The exciting new installation forms part of a £4.4m funding award announced by the Heritage Lottery Fund (HLF) in 2016. The project is subject to planning permission and a final decision from HLF.
The outdoor facility would comprise a 2000 square meter walk-through aviary, allowing visitors to get a birds-eye view of the typical habitat wetland species rely on, and give them a glimpse into how conservation is saving endangered species.
WWT Slimbridge General Manager, Gary Haseley-Nejrup said:
“These new plans are a landmark in bringing people and wildlife closer together. Visitors will be able to walk through areas of flooded woodland, reed forest and marsh wetland, allowing them to see and understand the habitats of Slimbridge species, old and new, like never before.”

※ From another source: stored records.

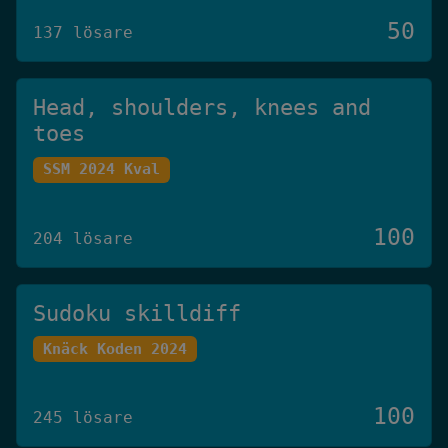
50
137 lösare
Head, shoulders, knees and
toes
SSM 2024 Kval
100
204 lösare
Sudoku skilldiff
Knäck Koden 2024
100
245 lösare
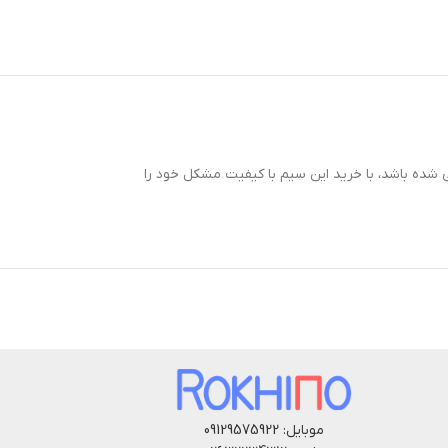
ر قطعی و یا پارگی شده باشد، با خرید این سیم با کیفیت مشکل خود را
موبایل: 09129575922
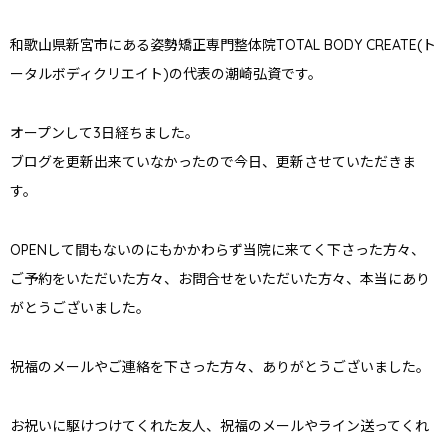
和歌山県新宮市にある姿勢矯正専門整体院TOTAL BODY CREATE(ト
ータルボディクリエイト)の代表の潮崎弘資です。
オープンして3日経ちました。
ブログを更新出来ていなかったので今日、更新させていただきま
す。
OPENして間もないのにもかかわらず当院に来てく下さった方々、
ご予約をいただいた方々、お問合せをいただいた方々、本当にあり
がとうございました。
祝福のメールやご連絡を下さった方々、ありがとうございました。
お祝いに駆けつけてくれた友人、祝福のメールやライン送ってくれ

“It will enable us to house and conserve a range of incredible wildlife, including Slimbridge favourites like avocet and black-tailed godwit, as well as new species such as bearded tits, rarely seen in Gloucestershire – an opportunity many people will never have had before. With wetland comes other creatures too. Expect to see butterflies, mini-beasts and more.”

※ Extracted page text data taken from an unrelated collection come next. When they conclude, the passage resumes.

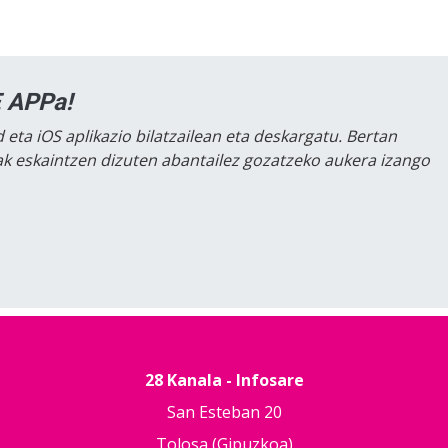
 APPa!
 eta iOS aplikazio bilatzailean eta deskargatu. Bertan
lak eskaintzen dizuten abantailez gozatzeko aukera izango
28 Kanala - Infosare
San Esteban 20
Tolosa (Gipuzkoa)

Attached to the aviary, the Living Wetland Theatre will offer the perfect open-air venue for live and interactive demonstrations and the chance to get up-close to beautiful wetland birds while presenters introduce the species on stage. Stars of the show will include free-flying pelicans and diving whistling ducks. The theatre will also offer a platform for live debates with researchers, scientists and TV experts as they explore conservation and environmental issues.
In order to make way for the new facilities, the Trust has had to make the difficult decision to remove the much-loved Tropical House in September 2017.
“The Tropical House has been a stalwart in the Slimbridge landscape for 50 years and we’ll be very sorry to see it go. But we’ve taken the important value of the Tropical House and incorporated that into the new facility. We’ve ensured that the replacement will be much better equipped to house vulnerable species, will be fully accessible to people with limited mobility and offer an enhanced experience for visitors.” said Gary Haseley-Nejrup.
The remaining award funds are earmarked to renovate the home of the conservationist and WWT founder Sir Peter Scott at Slimbridge and inspire visitors to follow in his footsteps. A selection of other attractions will form the project; additional exhibits for visitors to enjoy and a range of innovative volunteering opportunities for the local community. If approved, construction work will begin next year ahead of the aviary opening in 2020.